_Task to complete_. Look through the data that follows and work out how many lines contain the string "Citadelle". Nothing but that number should be given.
·····
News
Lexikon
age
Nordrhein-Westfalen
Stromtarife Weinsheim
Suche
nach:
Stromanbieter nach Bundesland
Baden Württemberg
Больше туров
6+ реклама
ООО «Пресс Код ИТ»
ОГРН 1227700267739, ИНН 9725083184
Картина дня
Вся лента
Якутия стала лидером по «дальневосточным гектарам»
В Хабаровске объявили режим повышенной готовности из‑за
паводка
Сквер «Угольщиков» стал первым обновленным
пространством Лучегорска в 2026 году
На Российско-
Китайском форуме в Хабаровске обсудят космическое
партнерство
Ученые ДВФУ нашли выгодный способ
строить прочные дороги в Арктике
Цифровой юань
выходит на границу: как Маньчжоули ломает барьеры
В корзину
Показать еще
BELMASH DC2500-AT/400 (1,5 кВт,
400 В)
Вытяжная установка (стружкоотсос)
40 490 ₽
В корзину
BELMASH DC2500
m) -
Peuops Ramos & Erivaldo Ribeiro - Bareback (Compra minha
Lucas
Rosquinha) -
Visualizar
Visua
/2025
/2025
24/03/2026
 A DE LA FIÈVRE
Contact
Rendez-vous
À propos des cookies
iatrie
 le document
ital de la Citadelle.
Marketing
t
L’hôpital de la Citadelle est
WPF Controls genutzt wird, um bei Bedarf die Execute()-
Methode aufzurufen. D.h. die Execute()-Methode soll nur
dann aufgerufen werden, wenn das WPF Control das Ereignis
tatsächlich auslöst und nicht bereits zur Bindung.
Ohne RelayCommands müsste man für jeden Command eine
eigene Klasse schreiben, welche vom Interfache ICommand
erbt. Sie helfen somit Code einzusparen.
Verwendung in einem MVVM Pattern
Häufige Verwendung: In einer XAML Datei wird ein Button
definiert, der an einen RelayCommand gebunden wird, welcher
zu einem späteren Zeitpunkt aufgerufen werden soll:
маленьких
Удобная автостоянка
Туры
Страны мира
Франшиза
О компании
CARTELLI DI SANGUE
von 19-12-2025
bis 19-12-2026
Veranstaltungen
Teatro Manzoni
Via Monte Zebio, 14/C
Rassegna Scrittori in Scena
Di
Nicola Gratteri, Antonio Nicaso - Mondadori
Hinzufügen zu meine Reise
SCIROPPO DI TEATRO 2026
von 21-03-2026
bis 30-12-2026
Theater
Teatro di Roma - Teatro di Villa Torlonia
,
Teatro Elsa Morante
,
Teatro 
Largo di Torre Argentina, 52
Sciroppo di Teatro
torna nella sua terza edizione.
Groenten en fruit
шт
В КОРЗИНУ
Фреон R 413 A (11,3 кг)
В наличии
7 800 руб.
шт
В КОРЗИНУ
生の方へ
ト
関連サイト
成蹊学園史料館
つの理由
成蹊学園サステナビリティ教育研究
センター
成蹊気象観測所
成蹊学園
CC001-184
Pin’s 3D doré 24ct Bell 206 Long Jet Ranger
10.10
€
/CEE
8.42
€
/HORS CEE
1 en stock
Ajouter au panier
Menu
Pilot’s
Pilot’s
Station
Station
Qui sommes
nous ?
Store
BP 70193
·····
_Task answer_. 2